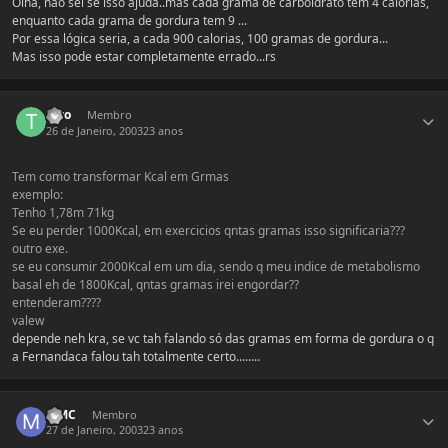
Olha, não sei se isso ajuda..mas cada grama de carboidrato tem 4 calorias,
enquanto cada grama de gordura tem 9 ...
Por essa lógica seria, a cada 900 calorias, 100 gramas de gordura...
Mas isso pode estar completamente errado...rs
Estatísticas do autor
Tato
Membro
26 de Janeiro, 2003
23 anos
Tem como transformar Kcal em Grmas
exemplo:
Tenho 1,78m 71kg
Se eu perder 1000Kcal, em exercicios qntas gramas isso significaria???
outro exe.
se eu consumir 2000Kcal em um dia, sendo q meu indice de metabolismo
basal eh de 1800Kcal, qntas gramas irei engordar??
entenderam????
valew
depende neh kra, se vc tah falando só das gramas em forma de gordura o q
a Fernandaca falou tah totalmente certo........
Estatísticas do autor
MMC
Membro
27 de Janeiro, 2003
23 anos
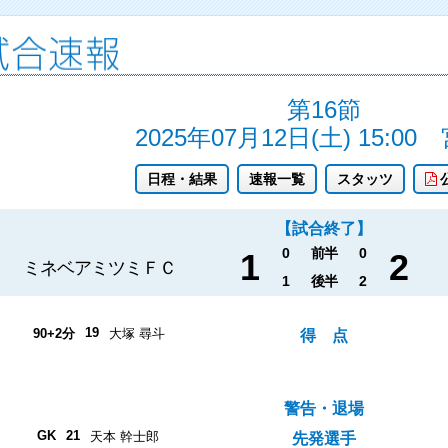
第16節
2025年07月12日(土) 15:00
日程・結果
速報一覧
スタッツ
【試合終了】
0
前半
0
1
2
ミネベアミツミＦＣ
1
後半
2
19
90+2分
大塚 尋斗
得 点
警告・退場
GK
21
天本 幹士郎
先発選手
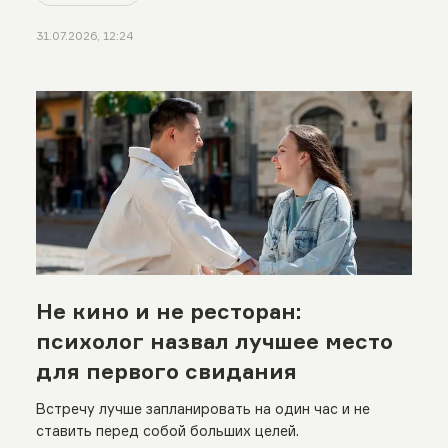
31.07.2026, 12:24
Не кино и не ресторан:
психолог назвал лучшее место
для первого свидания
Встречу лучше запланировать на один час и не
ставить перед собой больших целей.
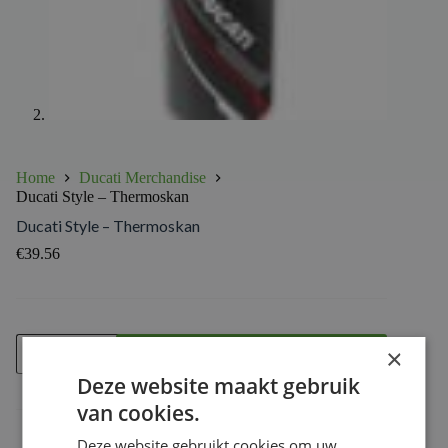
Home
Ducati Merchandise
Ducati Style – Thermoskan
Ducati Style – Thermoskan
€
39.56
Ducati
Voeg toe
×
Style
-
Deze website maakt gebruik
Thermoskan
van cookies.
aantal
Deze website gebruikt cookies om uw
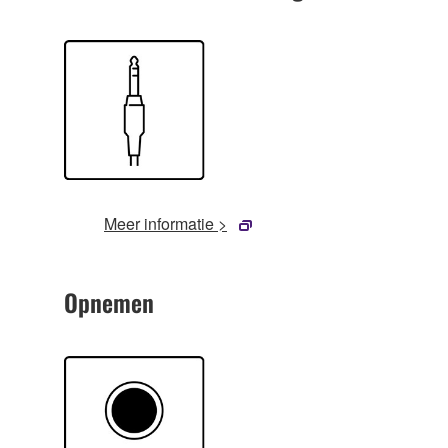
Meer informatie >
Opnemen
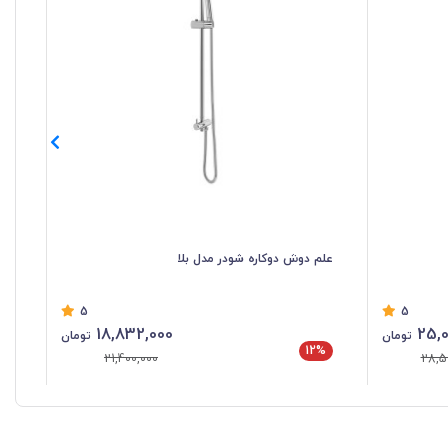
علم دوش دوکاره شودر مدل بلا
علم
5
5
18,832,000
25,0
تومان
تومان
12%
%
21,400,000
28,5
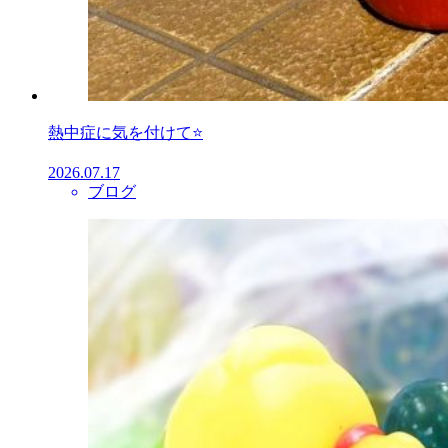
熱中症に気を付けて⭐
2026.07.17
ブログ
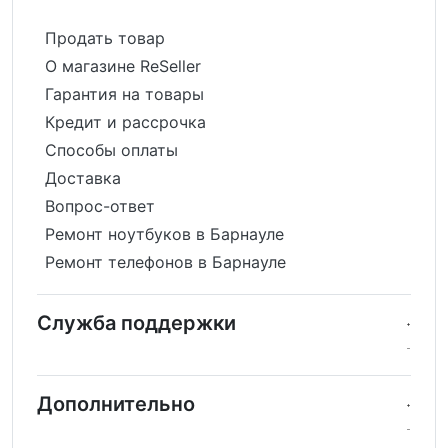
Продать товар
О магазине ReSeller
Гарантия на товары
Кредит и рассрочка
Способы оплаты
Доставка
Вопрос-ответ
Ремонт ноутбуков в Барнауле
Ремонт телефонов в Барнауле
Служба поддержки
Дополнительно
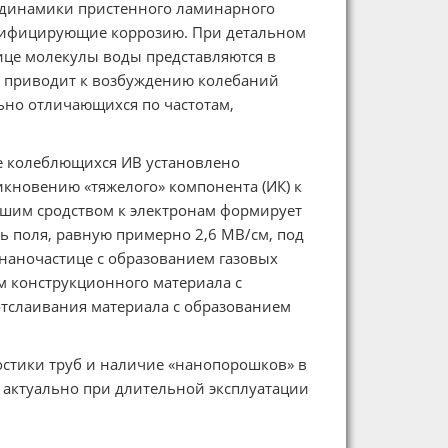
одинамики пристенного ламинарного
нсифицирующие коррозию. При детальном
ице молекулы воды представляются в
й приводит к возбуждению колебаний
льно отличающихся по частотам,
 колеблющихся ИВ установлено
кновению «тяжелого» компонента (ИК) к
льшим сродством к электронам формирует
 поля, равную примерно 2,6 МВ/см, под
наночастице с образованием газовых
м конструкционного материала с
тслаивания материала с образованием
стики труб и наличие «нанопорошков» в
 актуально при длительной эксплуатации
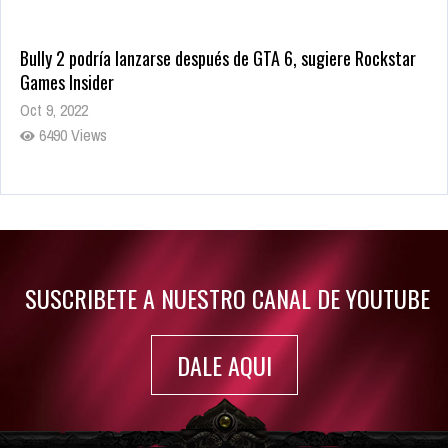
Bully 2 podría lanzarse después de GTA 6, sugiere Rockstar
Games Insider
Oct 9, 2022
6490 Views
Rumor: Se filtran los primeros detalles de Resident Evil 9
Jul 30, 2022
7423 Views
SUSCRIBETE A NUESTRO CANAL DE YOUTUBE
DALE AQUI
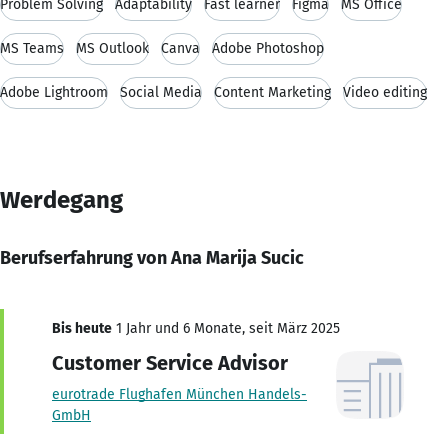
Problem Solving
Adaptability
Fast learner
Figma
MS Office
MS Teams
MS Outlook
Canva
Adobe Photoshop
Adobe Lightroom
Social Media
Content Marketing
Video editing
Werdegang
Berufserfahrung von Ana Marija Sucic
Bis heute
1 Jahr und 6 Monate, seit März 2025
Customer Service Advisor
eurotrade Flughafen München Handels-
GmbH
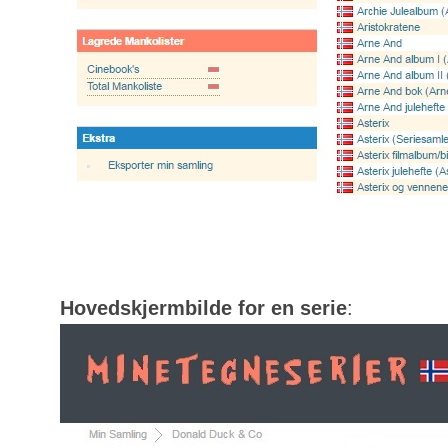
Hovedskjermbilde for en serie
:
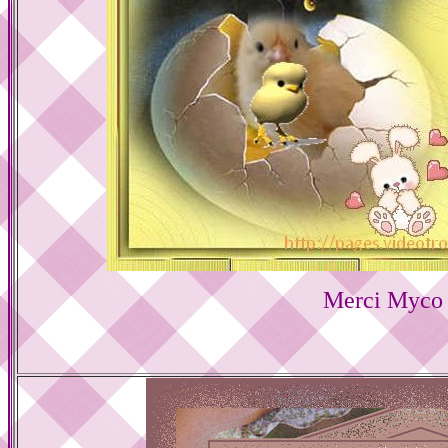
Merci Myco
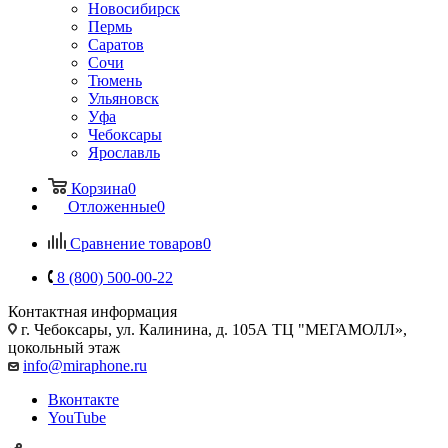
Новосибирск
Пермь
Саратов
Сочи
Тюмень
Ульяновск
Уфа
Чебоксары
Ярославль
Корзина
0
Отложенные
0
Сравнение товаров
0
8 (800) 500-00-22
Контактная информация
г. Чебоксары
,
ул. Калинина, д. 105А ТЦ "МЕГАМОЛЛ»,
цокольный этаж
info@miraphone.ru
Вконтакте
YouTube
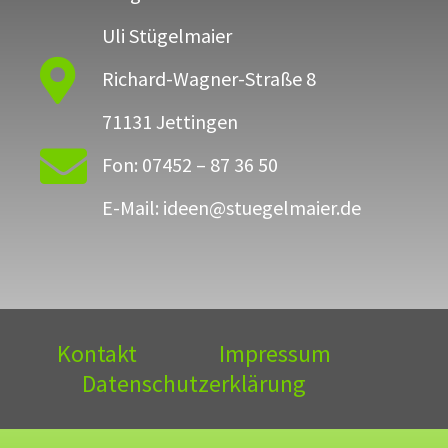
Uli Stügelmaier

Richard-Wagner-Straße 8
71131 Jettingen

Fon: 07452 – 87 36 50
E-Mail: ideen@stuegelmaier.de
Kontakt
Impressum
Datenschutzerklärung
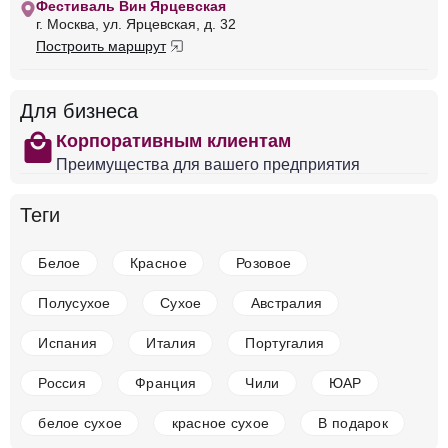
Фестиваль Вин Ярцевская
Франция
Бургундия, Божоле
Красное
Сухое
г. Москва, ул. Ярцевская, д. 32
13 %
Построить маршрут
14 875 ₽
Для бизнеса
Добавить в корзину
shopping
Корпоративным клиентам
Преимущества для вашего предприятия
в наличии
677190
Теги
Вино Laurent Barth, S05 P164 Pinot Noir, Alsace
AOC, 2020
Белое
Красное
Розовое
Франция
Бургундия, Божоле
Красное
Сухое
13
%
Полусухое
Сухое
Австралия
10 750 ₽
Испания
Италия
Португалия
Добавить в корзину
Россия
Франция
Чили
ЮАР
белое сухое
красное сухое
В подарок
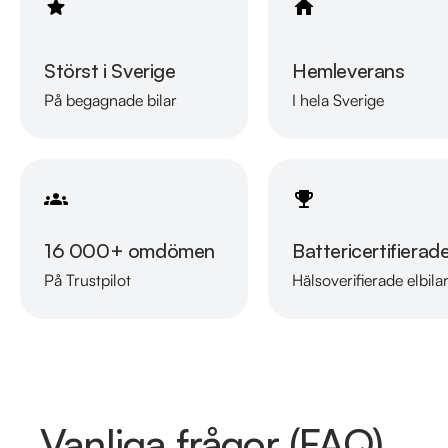
Störst i Sverige
Hemleverans
På begagnade bilar
I hela Sverige
16 000+ omdömen
Battericertifierad
På Trustpilot
Hälsoverifierade elbila
Vanliga frågor (FAQ)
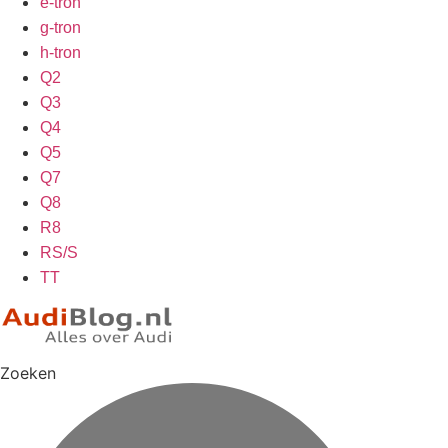
e-tron
g-tron
h-tron
Q2
Q3
Q4
Q5
Q7
Q8
R8
RS/S
TT
Zoeken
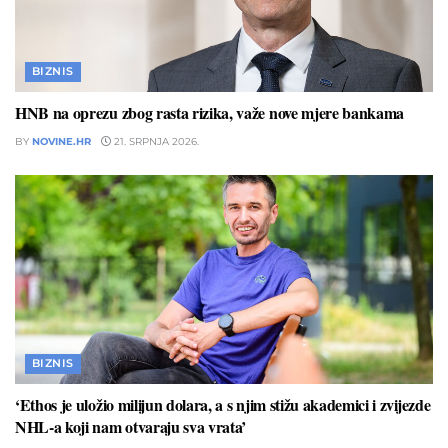
BIZNIS
HNB na oprezu zbog rasta rizika, važe nove mjere bankama
BY
NOVINE.HR
21. SRPNJA 2026.
BIZNIS
‘Ethos je uložio milijun dolara, a s njim stižu akademici i zvijezde
NHL-a koji nam otvaraju sva vrata’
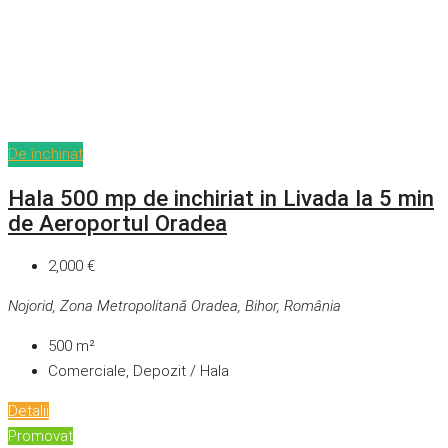
De închiriat
Hala 500 mp de inchiriat in Livada la 5 min
de Aeroportul Oradea
2,000 €
Nojorid, Zona Metropolitană Oradea, Bihor, România
500
m²
Comerciale, Depozit / Hala
Detalii
Promovat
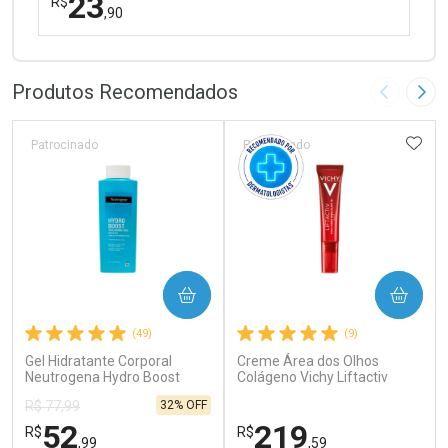
23
R$
,90
FECHAR
FECHAR
Laboratório
Por Menos
Produtos Recomendados
Imagem A
Pró
ADIC
Patrocinado
Patrocinado
Ativar Desconto
COMPRAR
COMPRAR
Comprar sem Desconto
Comprar sem Desconto
(49)
(9)
Por R$ 23,90/cada
Por R$ 23,90/cada
Gel Hidratante Corporal
Creme Área dos Olhos
Neutrogena Hydro Boost
Colágeno Vichy Liftactiv
Water 400ml
Collagenn Specialist 16 15ml
32% OFF
R$ 77,99
52
219
R$
R$
,99
,59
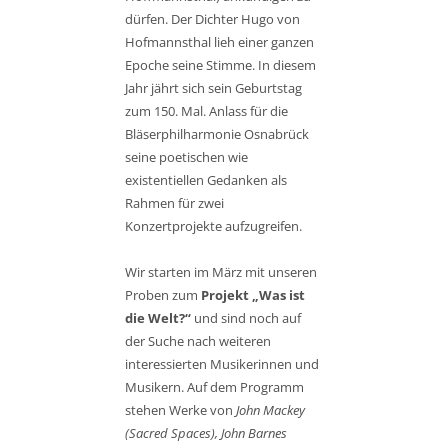
dürfen. Der Dichter Hugo von
Hofmannsthal lieh einer ganzen
Epoche seine Stimme. In diesem
Jahr jährt sich sein Geburtstag
zum 150. Mal. Anlass für die
Bläserphilharmonie Osnabrück
seine poetischen wie
existentiellen Gedanken als
Rahmen für zwei
Konzertprojekte aufzugreifen.
Wir starten im März mit unseren
Proben zum
Projekt „Was ist
die Welt?“
und sind noch auf
der Suche nach weiteren
interessierten Musikerinnen und
Musikern. Auf dem Programm
stehen Werke von
John Mackey
(Sacred Spaces), John Barnes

========================

From the listing above, how many lines contain the word "gramas"? Give only the number.

Result of this exercise | 4